Domain Ontology Based Similarity and Analysis in Higher Education
Keywords:Text Reuse, Semantics, Domain Ontology, N-Gram
Text Re-use is a process of creating documents using existing ones. Text reuse is a common fact and rises, For example, copying text from different sites or re-using text in free blogs. Submitting someone else’s work as your own, Cutting and pasting from sources without documenting, Media “borrowing” without documentation, Web publishing without permission of creators, Providing false documentation or data etc. Detecting text re-use has been studies in range of tasks and many applications. It is traditionally detected by computing similarity between contents as source text and possibly re-used text.
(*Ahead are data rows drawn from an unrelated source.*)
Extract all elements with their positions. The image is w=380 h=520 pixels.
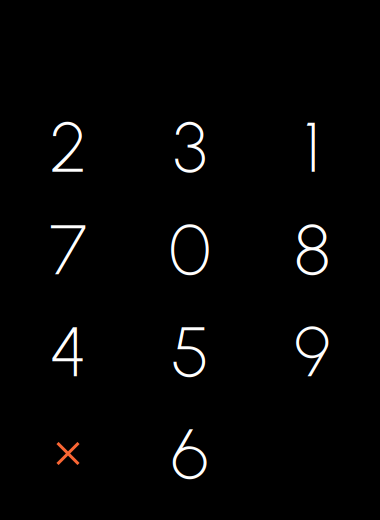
staticText: 4: [50, 309, 86, 394]
button[interactable]: 7: [7, 198, 129, 300]
button[interactable]: 6: [129, 402, 251, 504]
button[interactable]: Delete: [7, 402, 129, 504]
button[interactable]: 1: [251, 96, 373, 198]
staticText: 1: [304, 105, 320, 189]
staticText: 7: [50, 207, 86, 292]
staticText: 8: [294, 207, 330, 292]
staticText: 5: [171, 309, 209, 394]
staticText: 9: [294, 309, 330, 394]
staticText: 2: [50, 105, 86, 189]
button[interactable]: 5: [129, 300, 251, 402]
button[interactable]: 3: [129, 96, 251, 198]
button[interactable]: 8: [251, 198, 373, 300]
button[interactable]: 0: [129, 198, 251, 300]
staticText: 6: [171, 411, 209, 496]
staticText: 3: [173, 105, 207, 189]
button[interactable]: 2: [7, 96, 129, 198]
button[interactable]: 4: [7, 300, 129, 402]
button[interactable]: 9: [251, 300, 373, 402]
staticText: 0: [169, 207, 211, 292]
Text similarity methods have been proposed for calculating similarity based on surface level or semantic features. But it is difficult to detect the similarity of text on concept bases. Conceptual similarity is silent problematic. Semantic based text re-use and its detection are receiving attention within the research community, where parts of certain source text has been re-used by using similar words or phrases. Ontology is explicit formal specifications of the terms in the domain and relations among them. Use of Ontologies for information extraction is common in information retrieval domain. These are limitedly used for concept mapping and extraction as well. To deal with cases of text re-use in which the text documents has been paraphrased. A DOBS (Domain Ontology Based Similarity) is proposed for detection of conceptual or topical similarity between two documents.